__WORK INSTRUCTIONS__. Lines from the one containing "We don’t spam! Read our" through the end of the data are to be returned exactly, and no others.

Stored data entries
☆ ☆ ☆ ☆ ☆
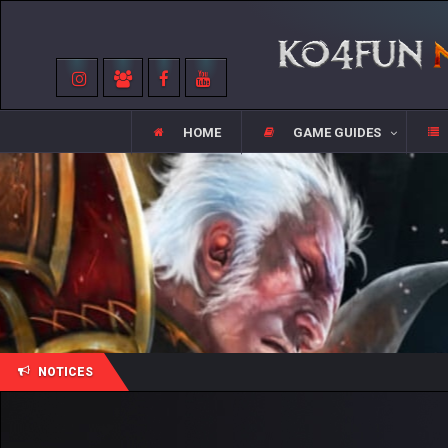
HOME
GAME GUIDES
NOTICES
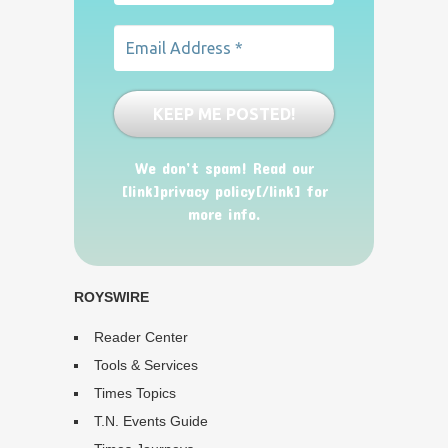
We don’t spam! Read our
[link]privacy policy[/link] for
more info.
ROYSWIRE
Reader Center
Tools & Services
Times Topics
T.N. Events Guide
☆ ☆ ☆ ☆ ☆
__ANSWER TO THIS PROBLEM__.
We don’t spam! Read our
[link]privacy policy[/link] for
more info.
ROYSWIRE
Reader Center
Tools & Services
Times Topics
T.N. Events Guide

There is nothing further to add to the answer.